Afrik.com : Vous souhaitez par conséquent que cette décision fasse jurisprudence ?
Claude Ribbe : Notre démarche ne visait pas à nuire à Mme Royal, ce n’était absolument pas l’objectif. Nous sommes conscients qu’il y a d’autres cas et nous souhaitons que les politiques, les intellectuels, des animateurs cessent de tenir des propos racistes en toute impunité. Il faut que tous ces propos soient censurés. Il faut attaquer les racistes partout où ils sont. Nous n’oublions personne et je n’oublie personne dans mon prochain livre Les Nègres de la République. Nous continuerons de maintenir la pression sur Georges Frêche, qui est toujours un soutien de Ségolène Royal. Tout comme, Louis Le Pensec, qui voté l’article 4 de la loi du 23 février sur le rôle positif de la colonisation, est le conseiller de Mme Royal sur les questions relatives à l’Outre-Mer. Ce monsieur n’a rien à faire aux côtes de la candidate PS d’autant que Victorin Lurel, qui l’a toujours soutenue et qui est le secrétaire national de l’Outre-Mer au PS, serait plus qualifié. Les politiques ne comprennent apparemment que les rapports de force et la campagne pour les présidentielles est une bonne période pour s’attaquer à cette question du racisme. Nous avons l’intention d’épurer les racistes de chaque comité de soutien sans aucune prise de position partisane. Les Ultramarins et les Afro-Français devraient d’ailleurs se fédérer sur ces questions, car notre combat est le même.
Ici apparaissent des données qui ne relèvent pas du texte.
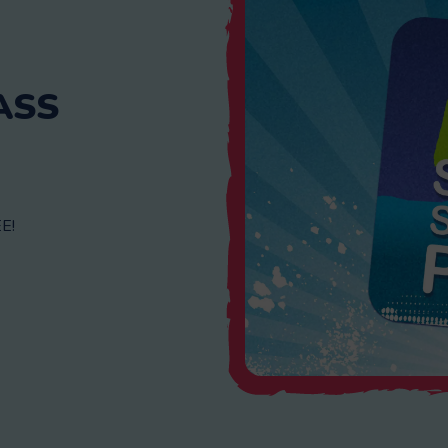
ASS
E!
Afrik.com : Les hasards du calendrier de Ségolène Royal ont bien servi votre action…
Claude Ribbe : Elle s’est servie de nous et nous d’elle. Le Parti Socialiste aurait dû statuer sur le cas Frêche depuis décembre dernier. Mais les 23 sages du PS, qui ont voté samedi dernier à l’unanimité son exclusion, ont reporté leur réunion au 27 en sachant qu’une décision de justice tomberait le 25. Leur sanction aurait due être plus rapide, mais ils ont attendu deux mois. Si les propos de Georges Frêche avaient concerné une autre communauté, ils se seraient certainement montrés plus diligents. Nous ne voulons pas qu’il y ait deux poids, deux mesures. Toute déclaration raciste doit être immédiatement et sévèrement sanctionnée.
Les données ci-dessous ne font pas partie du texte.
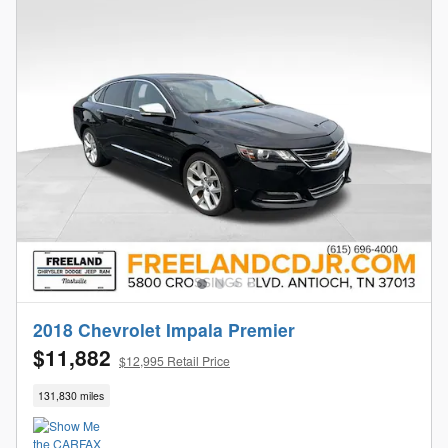
2018 Chevrolet Impala Premier
$11,882
$12,995 Retail Price
131,830 miles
Afrik.com : Comment comptez-vous imposer le thème de la discrimination et de la lutte contre le racisme, qui est en l’occurrence très peu évoqué si ce n’est à travers quelques formules choc, dans le débat actuel ?
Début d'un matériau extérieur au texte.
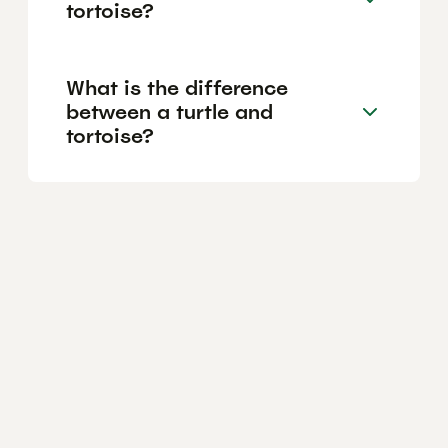
tortoise?
What is the difference
between a turtle and
tortoise?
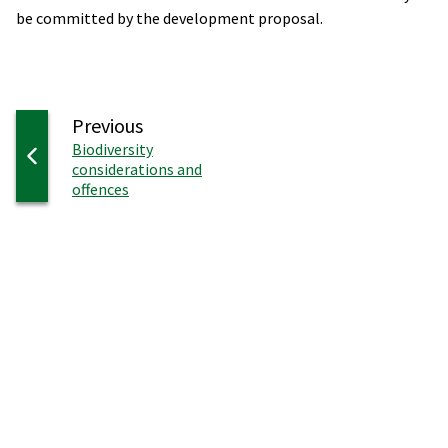
be committed by the development proposal.
page
Previous
:
Biodiversity
considerations and
offences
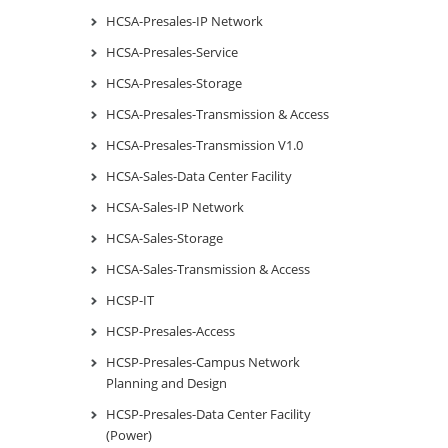
HCSA-Presales-IP Network
HCSA-Presales-Service
HCSA-Presales-Storage
HCSA-Presales-Transmission & Access
HCSA-Presales-Transmission V1.0
HCSA-Sales-Data Center Facility
HCSA-Sales-IP Network
HCSA-Sales-Storage
HCSA-Sales-Transmission & Access
HCSP-IT
HCSP-Presales-Access
HCSP-Presales-Campus Network
Planning and Design
HCSP-Presales-Data Center Facility
(Power)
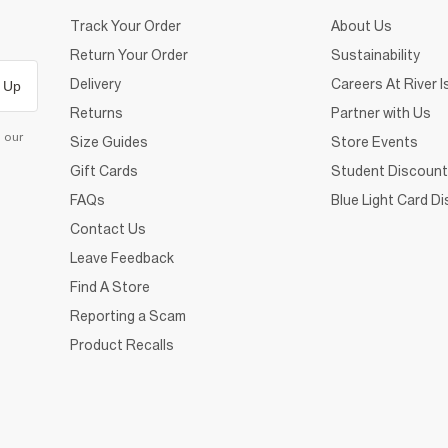
Track Your Order
About Us
Return Your Order
Sustainability
Delivery
Careers At River I
 Up
Returns
Partner with Us
d our
Size Guides
Store Events
Gift Cards
Student Discount
FAQs
Blue Light Card D
Contact Us
Leave Feedback
Find A Store
Reporting a Scam
Product Recalls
Claude Ribbe : Nos actions seront démultipliées parce que nous souhaitons être présents dans le débat. Nous avons un rôle à jouer et notre voix s’exprimera par le vote. Nous exercerons sur les leaders politiques la même pression exercée par Nicolas Hulot sur la question de l’environnement. Nous allons les pousser dans leurs derniers retranchements au PS, à l’UDF et à l’UMP. Nous saurons ainsi lequel est raciste et si tous les trois le sont, nous appellerons tout simplement à ne pas voter pour eux.